▶ [TRY IT] Restate word for word every line from the top of the data below down through the line that holds "取引も丁寧で、作品も希望に沿って大変満足のいくように仕上げて".

*** THE DATA ***

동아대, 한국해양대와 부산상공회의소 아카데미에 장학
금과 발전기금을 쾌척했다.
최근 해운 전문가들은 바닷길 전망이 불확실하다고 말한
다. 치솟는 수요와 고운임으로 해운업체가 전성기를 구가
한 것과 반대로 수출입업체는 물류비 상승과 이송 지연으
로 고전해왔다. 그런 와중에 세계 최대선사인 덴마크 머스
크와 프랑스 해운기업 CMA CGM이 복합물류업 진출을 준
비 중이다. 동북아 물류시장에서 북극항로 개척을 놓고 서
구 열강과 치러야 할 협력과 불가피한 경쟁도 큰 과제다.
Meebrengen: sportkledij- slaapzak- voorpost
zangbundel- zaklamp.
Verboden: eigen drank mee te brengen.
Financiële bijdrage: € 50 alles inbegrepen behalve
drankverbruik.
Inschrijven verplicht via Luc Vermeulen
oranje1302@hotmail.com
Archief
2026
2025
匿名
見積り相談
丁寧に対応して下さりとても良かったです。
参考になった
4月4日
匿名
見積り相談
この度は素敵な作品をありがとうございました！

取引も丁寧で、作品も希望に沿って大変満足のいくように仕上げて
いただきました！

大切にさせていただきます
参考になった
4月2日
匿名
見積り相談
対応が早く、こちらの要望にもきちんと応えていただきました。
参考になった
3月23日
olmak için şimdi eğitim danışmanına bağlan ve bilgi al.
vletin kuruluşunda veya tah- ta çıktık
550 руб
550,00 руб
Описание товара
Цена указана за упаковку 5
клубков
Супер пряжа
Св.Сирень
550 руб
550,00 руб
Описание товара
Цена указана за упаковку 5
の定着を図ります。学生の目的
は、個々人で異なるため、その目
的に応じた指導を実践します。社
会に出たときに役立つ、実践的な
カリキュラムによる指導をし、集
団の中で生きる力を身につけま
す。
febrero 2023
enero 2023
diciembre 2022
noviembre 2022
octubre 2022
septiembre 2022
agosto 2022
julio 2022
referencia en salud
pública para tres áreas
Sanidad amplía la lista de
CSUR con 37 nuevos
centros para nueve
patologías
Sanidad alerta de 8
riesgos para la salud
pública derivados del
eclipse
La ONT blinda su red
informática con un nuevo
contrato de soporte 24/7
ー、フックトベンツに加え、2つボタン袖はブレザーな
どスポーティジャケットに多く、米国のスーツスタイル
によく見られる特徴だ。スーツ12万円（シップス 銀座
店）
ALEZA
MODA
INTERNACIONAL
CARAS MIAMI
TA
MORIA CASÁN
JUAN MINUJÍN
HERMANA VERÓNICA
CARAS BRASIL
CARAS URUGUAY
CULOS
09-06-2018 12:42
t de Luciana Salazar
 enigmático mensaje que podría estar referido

*** End of THE DATA ***

▶ [ANSWER TO THIS TASK]
동아대, 한국해양대와 부산상공회의소 아카데미에 장학
금과 발전기금을 쾌척했다.
최근 해운 전문가들은 바닷길 전망이 불확실하다고 말한
다. 치솟는 수요와 고운임으로 해운업체가 전성기를 구가
한 것과 반대로 수출입업체는 물류비 상승과 이송 지연으
로 고전해왔다. 그런 와중에 세계 최대선사인 덴마크 머스
크와 프랑스 해운기업 CMA CGM이 복합물류업 진출을 준
비 중이다. 동북아 물류시장에서 북극항로 개척을 놓고 서
구 열강과 치러야 할 협력과 불가피한 경쟁도 큰 과제다.
Meebrengen: sportkledij- slaapzak- voorpost
zangbundel- zaklamp.
Verboden: eigen drank mee te brengen.
Financiële bijdrage: € 50 alles inbegrepen behalve
drankverbruik.
Inschrijven verplicht via Luc Vermeulen
oranje1302@hotmail.com
Archief
2026
2025
匿名
見積り相談
丁寧に対応して下さりとても良かったです。
参考になった
4月4日
匿名
見積り相談
この度は素敵な作品をありがとうございました！

取引も丁寧で、作品も希望に沿って大変満足のいくように仕上げて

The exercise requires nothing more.